■ RECORDS PROVIDED:
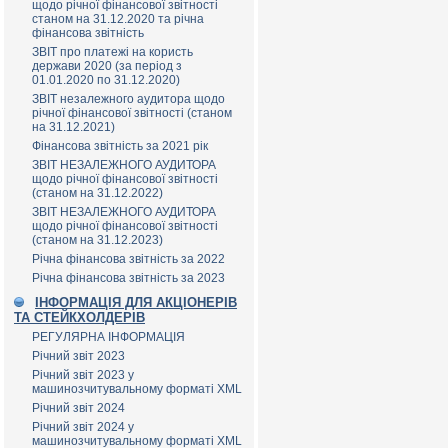
щодо річної фінансової звітності
станом на 31.12.2020 та річна
фінансова звітність
ЗВІТ про платежі на користь
держави 2020 (за період з
01.01.2020 по 31.12.2020)
ЗВІТ незалежного аудитора щодо
річної фінансової звітності (станом
на 31.12.2021)
Фінансова звітність за 2021 рік
ЗВІТ НЕЗАЛЕЖНОГО АУДИТОРА
щодо річної фінансової звітності
(станом на 31.12.2022)
ЗВІТ НЕЗАЛЕЖНОГО АУДИТОРА
щодо річної фінансової звітності
(станом на 31.12.2023)
Річна фінансова звітність за 2022
Річна фінансова звітність за 2023
ІНФОРМАЦІЯ ДЛЯ АКЦІОНЕРІВ
ТА СТЕЙКХОЛДЕРІВ
РЕГУЛЯРНА ІНФОРМАЦІЯ
Річний звіт 2023
Річний звіт 2023 у
машинозчитувальному форматі XML
Річний звіт 2024
Річний звіт 2024 у
машинозчитувальному форматі XML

■ WORK REQUEST:
Write out again, exactly, the lines from the one holding "РЕГУЛЯРНА ІНФОРМАЦІЯ" through the end of the listing, with both ends included.

■ WORKED SOLUTION:
РЕГУЛЯРНА ІНФОРМАЦІЯ
Річний звіт 2023
Річний звіт 2023 у
машинозчитувальному форматі XML
Річний звіт 2024
Річний звіт 2024 у
машинозчитувальному форматі XML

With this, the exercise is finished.